Reader Karl writes in about vodka quality:
“In reference to Vodka you stated “you get what you pay for.” Not true. Vodka is a neutral spirit because it is distilled at such a high temperature. It has no natural flavor or odor. So, when buying Vodka you should always buy the cheapest brand as long as it is the same proof as other brands.”
Sure, Karl, it is true that vodka is a neutral spirit devoid of flavor. However, just like anything, refinement makes for a better product. Typically, cheap spirits are single distilled, which is the quickest and cheapest way to get your product out the door. More expensive brands, double, triple even quadruple distill their product. This multiple distillation process removes impurities at every pass. These premium vodkas are then filtered with charcoal or other means. Premium vodkas are also made of quality ingredients such as potatoes or wheat while cheap brands are made with corn, sorghum and other cheap starches. Of course, all this costs more to produce, as does the packaging and marketing.
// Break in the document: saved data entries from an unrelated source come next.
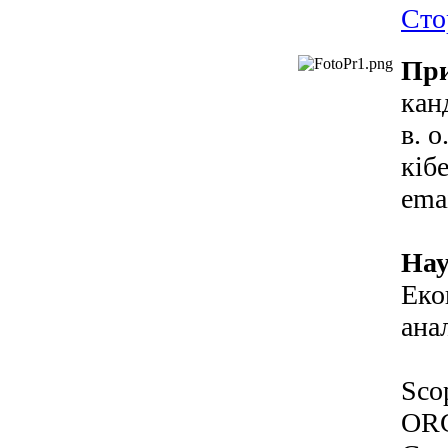
Сто
При
кан
в. 
кіб
ema
Нау
Еко
ана
Sco
OR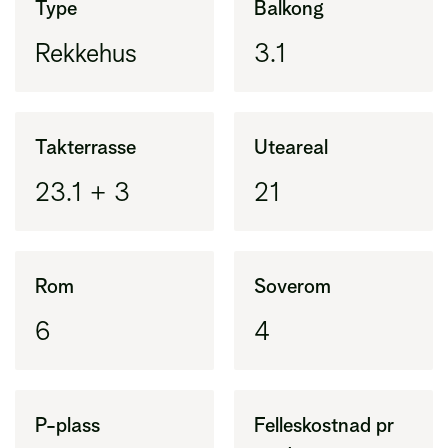
Type
Balkong
(BRA-i) pluss eksternt areal (BRA-e)
Rekkehus
3.1
BRA-i
Areal innenfor ytterveggene i leiligheten
(tidligere BRA)
Takterrasse
Uteareal
23.1 + 3
21
BRA-e
Areal utenfor leiligheten, vanligvis bod
Rom
Soverom
6
4
P-plass
Felleskostnad pr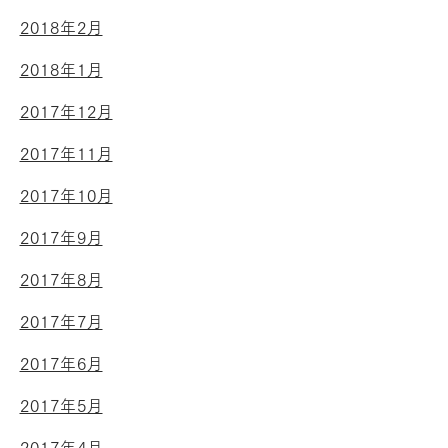
2018年2月
2018年1月
2017年12月
2017年11月
2017年10月
2017年9月
2017年8月
2017年7月
2017年6月
2017年5月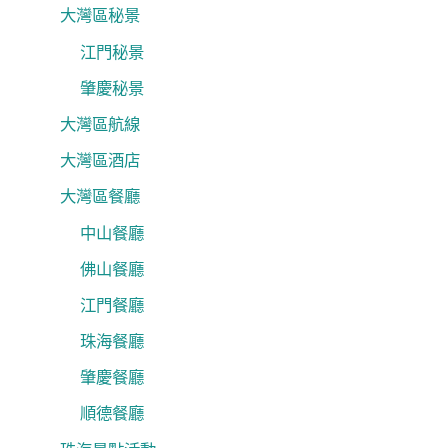
大灣區秘景
江門秘景
肇慶秘景
大灣區航線
大灣區酒店
大灣區餐廳
中山餐廳
佛山餐廳
江門餐廳
珠海餐廳
肇慶餐廳
順德餐廳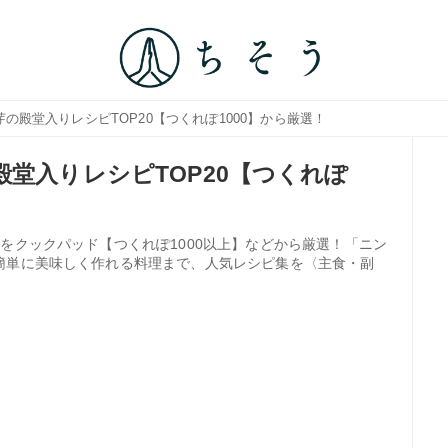
芽の殿堂入りレシピTOP20【つくれぽ1000】から厳選！
堂入りレシピTOP20【つくれぽ
をクックパッド【つくれぽ1000以上】などから厳選！「ニン
簡単に美味しく作れる料理まで、人気レシピ集を〈主食・副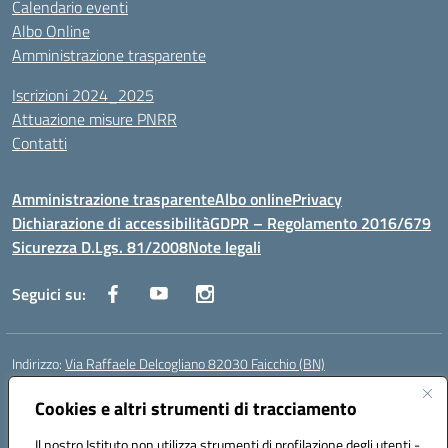
Calendario eventi
Albo Online
Amministrazione trasparente
Iscrizioni 2024_2025
Attuazione misure PNRR
Contatti
Amministrazione trasparente
Albo online
Privacy
Dichiarazione di accessibilità
GDPR – Regolamento 2016/679
Sicurezza D.Lgs. 81/2008
Note legali
Seguici su:
Indirizzo:
Via Raffaele Delcogliano 82030 Faicchio (BN)
Centralino:
0824863478
Email:
bnis02300v@istruzione.it
Posta elettronica certificata (PEC):
Cookies e altri strumenti di tracciamento
bnis02300v@pec.istruzione.it
Codice fiscale: 90003320620
Il nostro Istituto non utilizza strumenti di profilazione degli utenti -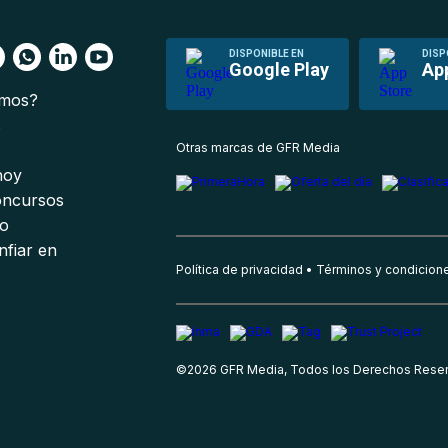
DISPONIBLE EN
DISP
Google Play
Ap
omos?
s
Otras marcas de GFR Media
 hoy
oncursos
io
nfiar en
Política de privacidad
Términos y condicion
©
2026
GFR Media, Todos los Derechos Rese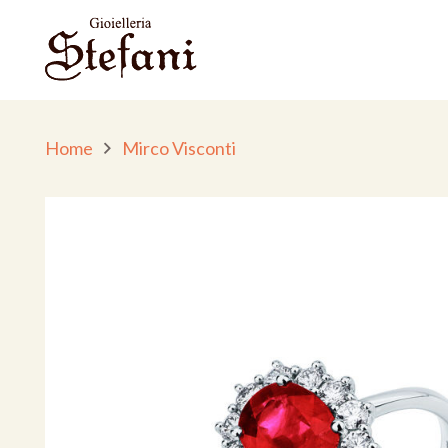
Home
Mirco Visconti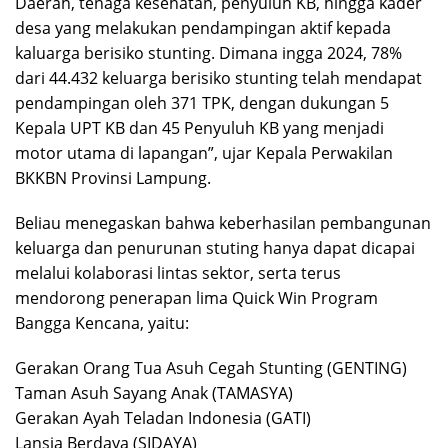
Daerah, tenaga kesehatan, penyuluh KB, hingga kader
desa yang melakukan pendampingan aktif kepada
kaluarga berisiko stunting. Dimana ingga 2024, 78%
dari 44.432 keluarga berisiko stunting telah mendapat
pendampingan oleh 371 TPK, dengan dukungan 5
Kepala UPT KB dan 45 Penyuluh KB yang menjadi
motor utama di lapangan”, ujar Kepala Perwakilan
BKKBN Provinsi Lampung.
Beliau menegaskan bahwa keberhasilan pembangunan
keluarga dan penurunan stuting hanya dapat dicapai
melalui kolaborasi lintas sektor, serta terus
mendorong penerapan lima Quick Win Program
Bangga Kencana, yaitu:
Gerakan Orang Tua Asuh Cegah Stunting (GENTING)
Taman Asuh Sayang Anak (TAMASYA)
Gerakan Ayah Teladan Indonesia (GATI)
Lansia Berdaya (SIDAYA)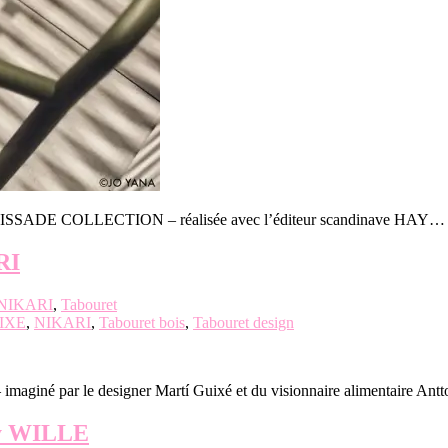
a PALISSADE COLLECTION – réalisée avec l’éditeur scandinave HAY…
RI
NIKARI
,
Tabouret
UIXE
,
NIKARI
,
Tabouret bois
,
Tabouret design
giné par le designer Martí Guixé et du visionnaire alimentaire An
y WILLE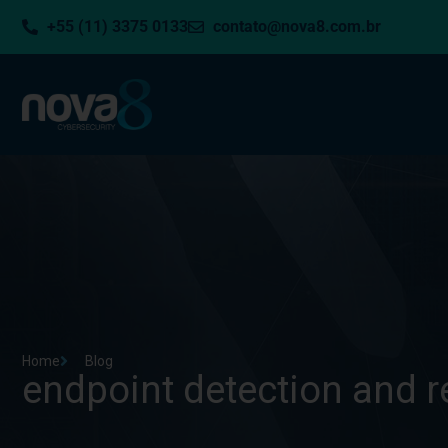
+55 (11) 3375 0133
contato@nova8.com.br
Home
Blog
endpoint detection and 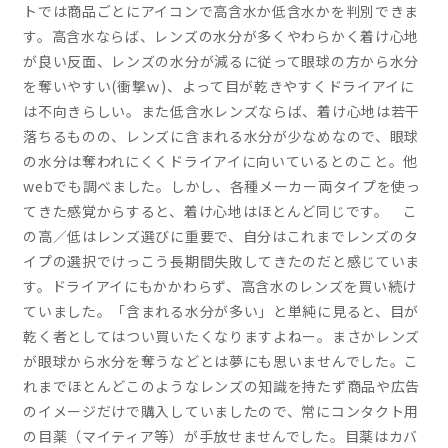
トでは商品ごとにアイコンで高含水か低含水かを判別できま
す。高含水ならば、レンズの水分が多くやわらかく着け心地
が良い反面、レンズの水分が減るに従って眼球の方から水分
を奪いやすい(衝撃ｗ)、よって目が乾きやすくドライアイに
は不向きらしい。また低含水レンズならば、着け心地は若干
落ちるものの、レンズに含まれる水分が少なめなので、眼球
の水分は奪われにくくドライアイに向いているとのこと。他
webでも調べました。しかし、各種メーカー両タイプを使っ
てきた感覚からすると、着け心地はほとんど同じです。 こ
の高／低はレンズ選びに重要で、自分はこれまでレンズのタ
イプの選択でけっこう長期間失敗してきたのだと感じていま
す。ドライアイにもかかわらず、高含水のレンズを買い続け
ていました。「含まれる水分が多い」と単純に見ると、目が
乾く者としてはつい買いたくなりますよねー。まさかレンズ
が眼球から水分を奪うなどとは夢にも思いませんでした。こ
れまでほとんどこのようなレンズの知識を持たず商品や広告
のイメージだけで購入していましたので、常にコンタクト用
の目薬（マイティア等）が手放せませんでした。目薬はカバ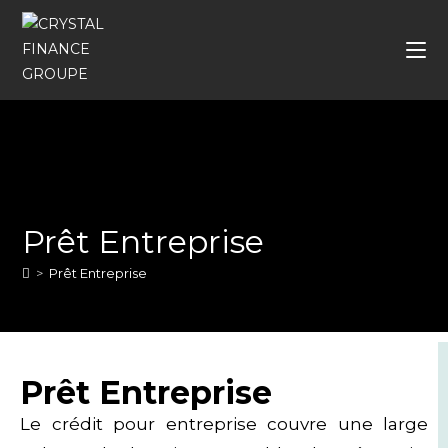
Prêt Entreprise
>
Prêt Entreprise
Prêt Entreprise
Le crédit pour entreprise couvre une large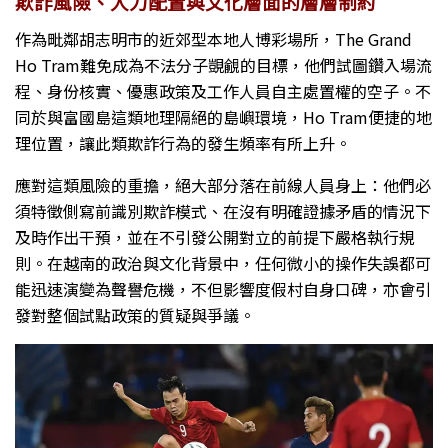
欺詐風險、人力配置與文化層面的層層制約
作為毗鄰胡志明市的近郊型本地人博彩場所，The Grand
Ho Tram難免成為不法分子覬覦的目標，他們試圖鑽入場流
程、身份核實、優惠政策及工作人員自主處置權的空子。不
同於與富國島這類地理隔絕的島嶼環境，Ho Tram便捷的地
理位置，讓此類欺詐行為的發生頻率有所上升。
應對這類風險的重擔，絕大部分落在前線人員身上：他們必
須特徵側寫前識別欺詐模式、在沒有明確證據矛盾的情況下
及時作出干預，並在不引發公開對立的前提下嚴格執行規
則。在越南的政治與文化背景中，任何微小的操作失誤都可
能迅速演變為聲譽危機，不但影響度假村自身口碑，亦會引
發對整個試點政策的質疑與爭議。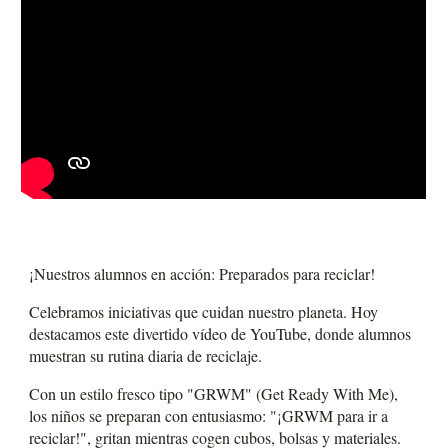
¡Nuestros alumnos en acción: Preparados para reciclar!
Celebramos iniciativas que cuidan nuestro planeta. Hoy
destacamos este divertido
vídeo de YouTube
, donde alumnos
muestran su rutina diaria de reciclaje.
Con un estilo fresco tipo "GRWM" (Get Ready With Me),
los niños se preparan con entusiasmo: "¡GRWM para ir a
reciclar!", gritan mientras cogen cubos, bolsas y materiales.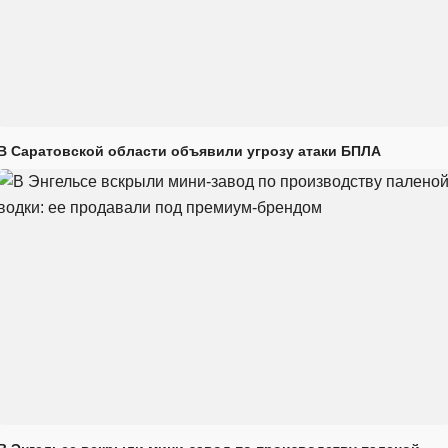
В Саратовской области объявили угрозу атаки БПЛА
Does this create a better vodka?
When including all elements of the vodka: aroma, fragrance, mouth feel, texture, taste, aftertaste, sorry Karl, price can be a differentiator in vodka quality. Is it always? No. My go-to vodka costs $10 at Trader Joe’s and it is very good. However, I know also the burn of Popov. The burn is the big differentiator in all vodkas. Sure, there are some hidden gems and values, but over all price indicates a better product and that means a smoother one. Less burn, fewer impurities, less harsh hangover.
Of course, you can buy the cheap stuff and filter it yourself in a Brita filter. The folks at Disjointed couldn’t taste the difference between cheap and premium after 4 passes through the filter. However, the unofficial mythbusters thought it was a waste of time and filters.